FOR: FSC MEMBERS AND FRIENDS
SUBJECT: USPS Content Regulations: First-Class v. Standard Mail
DATE: March 24, 2005
You may recall that in June, 2004, FSC submitted comments on the Postal Service’s Proposed Rule Changes to DMM sections E110 and E610, regarding the types of mail that must be entered as First-Class Mail and that which may be entered as Standard Mail. We expressed concerns over the proposed change as it might affect nonprofit mailers.
On October 27, 2004, the USPS issued its Final Rule for Eligibility Requirements for Standard Mail, and the rule is effective June 1, 2005. Subsequently, it updated existing Customer Service Rulings and also issued new Customer Service Rulings clarifying the application of the rule changes.
Since then, there have been a number of questions raised about the application of the new rule to specific nonprofit packages.
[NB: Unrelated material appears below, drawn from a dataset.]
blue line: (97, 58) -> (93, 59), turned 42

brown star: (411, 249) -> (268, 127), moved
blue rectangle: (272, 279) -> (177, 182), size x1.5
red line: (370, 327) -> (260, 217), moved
For instance, there has been discussion that “personalization,” which would make a letter ineligible for Standard Mail, could include any request for the recipients to contact their specifically-named Member of Congress. And it has even been suggested that, where the purpose for adding the supposedly personal information of the name of their Congressman did not relate directly to the nonprofit’s solicitation of funds, it could still make the letter ineligible for Standard Mail. Obviously, such a rule would be unacceptable, and FSC will work against it.
Our FSC co-counsel, Bill Olson, has just returned yesterday from the National Postal Forum in Tennessee, where this subject was extensively discussed. We will be holding meetings with USPS staff in Washington, D.C. and advise you when there is news.
Due to the alleged ambiguity of the rule, some have encouraged mailers to inundate the Postal Service with previously-sent mail packages, seeking rulings regarding their eligibility to be sent as Standard Mail. The theory is that by requiring a ruling by the USPS on a host of past mailings, the USPS will come to see their rule is unworkable (or some sort of pattern can be determined regarding what is permitted and what is not).
In fairness to our members, I would caution that if one sends prior mail packages to the USPS for a rate determination, and if those packages are determined to have been INELIGIBLE, the result could be assessment of a postage deficiency by the USPS.